No hay, en realidad, una cinta más religiosa que ésta en su filmografía. Carece del cinismo y la socarronería de «Viridiana» (también según otra novela de Galdós). La crudeza y hasta el escepticismo no restan fuerza al mensaje idealista del padre Nazario, ese sacerdote acosado por la justicia humana que vaga por los campos con fama de santón para acabar viviendo su particular crisis de fe y su via crucis. «Pertenezco muy profundamente a la civilización cristiana. Soy cristiano por la cultura, si no por la fe», decía el director. Nazario era el espejo bruñido en el que mirarse, ya fuese en lo puramente religioso como en su actitud honesta con sus valores frente a una sociedad que detesta al individuo.

Incapaz de rodar en España, Buñuel se lanzó a los campos de México en busca de un reflejo de su tierra. La exposición de PhotoEspaña muestra algunas de las instantáneas tomadas por el propio Buñuel en ese proceso de localización de escenarios, junto con las fotografías estáticas de Manuel Álvarez Bravo, que se encargó de documentar un rodaje donde la fotografía en movimiento fue responsabilidad de Gabriel Figueroa. El problema es que ni Ciudad de México era el Madrid de Galdós ni los pueblos de Morelos eran los campos y casas de Carabanchel, Móstoles, Navalcarnero y Aldea del Fresno que el padre Nazario transita en la novela. Tampoco, por supuesto, esos paisajes áridos del bajo aragón, de la Calanda natal de Buñuel, que el cineasta soñaba con rescatar desde su infancia a través del celuloide.

Su Nazario tendría que ser mexicano, hijo de españoles, interpretado por el gran Francisco Rabal, quien tras el éxito internacional de «Nazarín» medió con el Régimen para que Buñuel pudiera regresar a rodar a España. Aquello sería con «Viridiana», cinta que también triunfó en Cannes y que supuso un revuelo absoluto, obligando al director a salir de España para no volver en años. La nostalgia por su país quedó reducida a un signo distintivo del cine de Buñuel: los tambores de Calanda, que resuenan en la magnífica secuencia final, con el padre Nazario preso, camino adelante, vejado y luego asistido por una «verónica».

Visiones contrapuestas

La milagrería, las vidas de santos, los predicadores, los alucinados fueron siempre temas y personajes muy presentes en la obra de un hombre que gustaba de vestirse de cura y hasta de monja. Su forma de afrontar la religión es tan ambigua que «Nazarín» fue vista como fiero alegato anticristiano por Carlos Fuentes y, al mismo tiempo, como «una película que parece pagada por el Vaticano» en palabras de Julio Cortázar.

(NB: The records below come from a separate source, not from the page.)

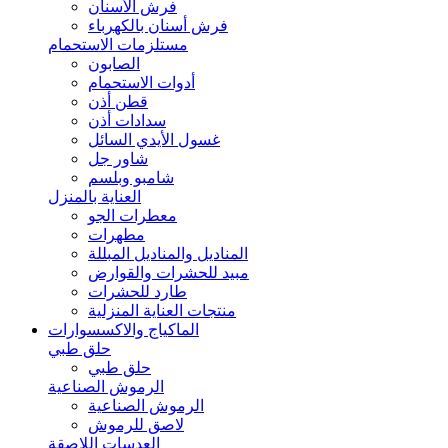
فرش الأسنان
فرش أسنان بالكهرباء
مستلزمات الاستحمام
الصابون
أدوات الاستحمام
قطن أذن
سدادات أذن
غسول الأيدي السائل
شاور جل
شامبو وبلسم
العناية بالمنزل
معطرات الجو
مطهرات
المناديل والمناديل المبللة
مبيد للحشرات والقوارض
طارد للحشرات
منتجات العناية المنزلية
الماكياج والاكسسوارات
حلق طبي
حلق طبي
الرموش الصناعية
الرموش الصناعية
لاصق للرموش
العدسات اللاصقة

Lo que está claro es su complicidad, su admiración, por el padre Nazario, tanta que le liberó de los embates de esa crueldad tan buñueliana que no quiso ahorrar a la novicia de «Viridiana»: «Aunque he tratado burlonamente a la mayor parte de los protagonistas de mis películas, jamás me he burlado de Nazarín o de Robinson Crusoe: he respetado su pureza. En el fondo, siempre he elegido al hombre contra los hombres». Ahí está buena parte del quid: que Nazario no se traiciona a sí mismo, mantiene un código personal aun cuando pueda albergar dudas.

«Admiro al hombre que permanece fiel a su conciencia», diría este recio aragonés que de pequeño mamó el estruendo de las tamborradas y se cuestionó sobre lo complejo, lo feo y lo hermoso de ser español y cristiano, ideas que nunca lo abandonaron: ni en México ni en Francia. En Galdós encontraría un remedio para curar la nostalgia de España, para ser amándola y odiándola lejos de sus fronteras, y un talismán para relanzar internacionalmente su cine.